Cet essai contrôlé randomisé en simple aveugle a été approuvé par le Comité d’éthique du Centre de recherche en réadaptation de Chine (2003-042-01) et enregistré dans le Registre chinois des essais cliniques (ChiCTR2300074202). Il s’agissait d’une étude en simple aveugle, dans laquelle l’évaluateur était en aveugle. L’étude nécessitait un consentement éclairé, de sorte que les participants étaient au courant de leur affectation de groupe. Afin de randomiser et de fournir des mesures d’intervention correctes, le personnel chargé de l’attribution des numéros aléatoires et de la mise en œuvre des interventions était au courant de l’affectation en groupe. Bien que cette étude ait été menée en simple aveugle, certaines procédures ont été entreprises pour minimiser les biais découlant de l’absence de double insu. Par exemple, les statisticiens de données ont été mis en aveugle et tous les chercheurs ont exécuté l’étude conformément aux procédures opérationnelles standard (SOP), ce qui a réduit le biais de performance.
1. Les participants
2. Randomisation et répartition
3. Intervention
4. Appréciation
5. Statistiques
Nous avons recruté 48 patients de juin 2024 à décembre 2024, qui ont tous terminé l’étude. Aucun patient n’a présenté d’événement indésirable au cours de l’essai.
L’âge moyen des patients dans l’EG et le CG était de 55,96 ± 11,667 et 58,29 ± 13,470 ans (P > 0,05), respectivement. Aucune différence significative n’a été notée en termes d’âge, de sexe, de niveau d’éducation, de type de blessure, d’évolution de la maladie, de côté affecté, de dextromanuelité, de score MMSE, de score MBI, de score BIT-C ou de score CBS (P > 0,05), comme le montre le tableau 1.

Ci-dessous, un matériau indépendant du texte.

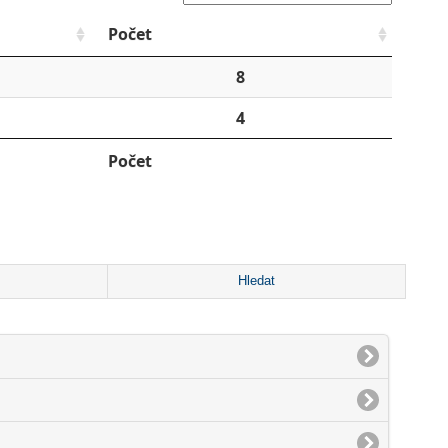
Počet
8
4
Počet
Hledat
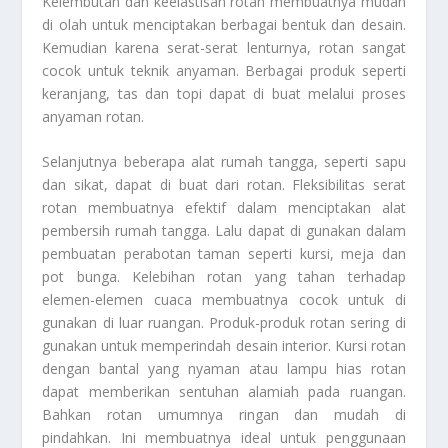
Kelembutan dan keelastisan rotan membuatnya mudah
di olah untuk menciptakan berbagai bentuk dan desain.
Kemudian karena serat-serat lenturnya, rotan sangat
cocok untuk teknik anyaman. Berbagai produk seperti
keranjang, tas dan topi dapat di buat melalui proses
anyaman rotan.
Selanjutnya beberapa alat rumah tangga, seperti sapu
dan sikat, dapat di buat dari rotan. Fleksibilitas serat
rotan membuatnya efektif dalam menciptakan alat
pembersih rumah tangga. Lalu dapat di gunakan dalam
pembuatan perabotan taman seperti kursi, meja dan
pot bunga. Kelebihan rotan yang tahan terhadap
elemen-elemen cuaca membuatnya cocok untuk di
gunakan di luar ruangan. Produk-produk rotan sering di
gunakan untuk memperindah desain interior. Kursi rotan
dengan bantal yang nyaman atau lampu hias rotan
dapat memberikan sentuhan alamiah pada ruangan.
Bahkan rotan umumnya ringan dan mudah di
pindahkan. Ini membuatnya ideal untuk penggunaan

Les résultats du test Mann-Whitney U ont révélé qu’il n’y avait pas de différence significative dans les scores MMSE entre les deux groupes avant le traitement (P > 0,05, r = 0,055, Z = -0,382, IC à 95 % = -11,700-11,900). Les résultats du test Wilcoxon ont révélé qu’après le traitement, les scores MMSE des deux groupes ont augmenté de manière significative (P < 0,01, r = -0,474, Z = -3,279, IC à 95 % = -12,700-4,600 ; P < 0,01, r = -0,473, Z = -3,173, IC à 95 % = -9,900-4,600). De plus, les résultats du test U de Mann-Whitney ont également révélé qu’il n’y avait pas de différence significative entre les deux groupes après le traitement (P > 0,05, r = -0,015, Z = -0,104, IC à 95 % = -14,800-11,700), comme le montre le tableau 2.

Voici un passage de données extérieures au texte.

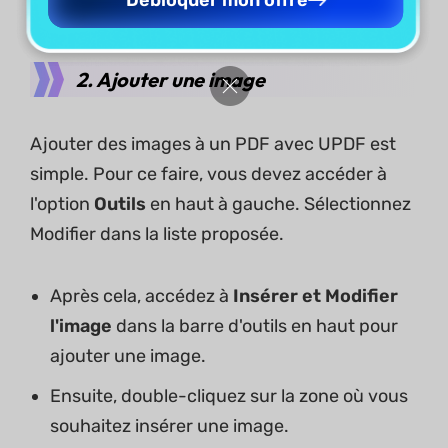
Débloquer mon offre
2. Ajouter une image
Ajouter des images à un PDF avec UPDF est
simple. Pour ce faire, vous devez accéder à
l'option
Outils
en haut à gauche. Sélectionnez
Modifier dans la liste proposée.
Après cela, accédez à
Insérer et Modifier
l'image
dans la barre d'outils en haut pour
ajouter une image.
Ensuite, double-cliquez sur la zone où vous
souhaitez insérer une image.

Les résultats du test t sur des échantillons indépendants ont révélé qu’il n’y avait pas de différence significative dans le score MBI entre les deux groupes avant le traitement (P > 0,05, d de Cohen = -0,007, t = -0,023, IC à 95 % = -14,919-14,586). Les résultats des tests t appariés ont révélé qu’après le traitement, les scores MBI des deux groupes n’étaient pas significativement différents (P > 0,05, d de Cohen = -0,401, t = -1,962, IC à 95 % = -15,150-0,400 ; P > 0,05, d de Cohen = -0,375, t = -1,839, IC à 95 % = -15,139-0,889). Cependant, les résultats du test t sur des échantillons indépendants ont révélé qu’il n’y avait pas de différence significative entre les deux groupes après le traitement (P > 0,05, d de Cohen = 0,003, t = 0,011, IC à 95 % = -15,295-15,461), comme le montre le tableau 3.

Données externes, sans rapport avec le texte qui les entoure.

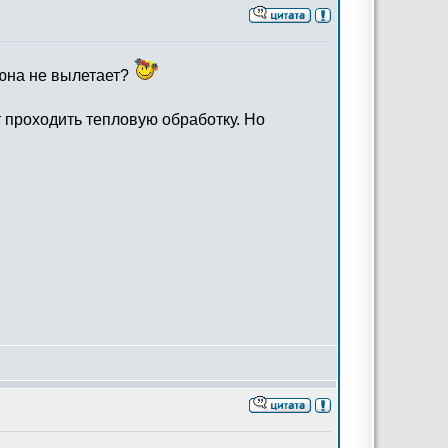
люна не вылетает?
т проходить тепловую обработку. Но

Les résultats du test U de Mann-Whitney ont révélé qu’il n’y avait pas de différence significative dans les scores BIT-C entre les deux groupes avant le traitement (P > 0,05, r = -0,024, Z = -0,166, IC à 95 % = -37,800-47,800). Après le traitement, les scores BIT-C des deux groupes ont augmenté de manière significative (P < 0,01, r = -0,619, Z = -4,287, IC à 95 % = -51,800-2,300 ; P < 0,01, r = -0,580, Z = -4,017, IC à 95 % = -28,700-0,000). Une différence significative dans le score BIT-C a été notée entre les deux groupes après le traitement (P < 0,01, r = -0,822, Z = -3,197, IC à 95 % = 0,100-40,700), de sorte que le score BIT-C de l’EG était meilleur que celui du CG (tableau 4).
Les résultats du test U de Mann-Whitney ont révélé qu’il n’y avait pas de différence significative dans les scores CBS entre les deux groupes avant le traitement (P > 0,05, r = -0,125, Z = -0,866, IC à 95 % = -16,014-9,885). Après le traitement, les scores CBS des deux groupes ont significativement augmenté (P < 0,01, r = -0,606, Z = -4,201, IC à 95 % = 0,3014-18,249 ; P < 0,01, r = -0,607, Z = -4,206, IC à 95 % = -0,014-14,611). Des différences significatives dans les scores CBS ont été notées entre les deux groupes après le traitement (P < 0,01, r = -0,461, Z = -3,197, IC à 95 % = -19,267-11,628), de sorte que le score CBS de l’EG était meilleur que celui du CG (tableau 5).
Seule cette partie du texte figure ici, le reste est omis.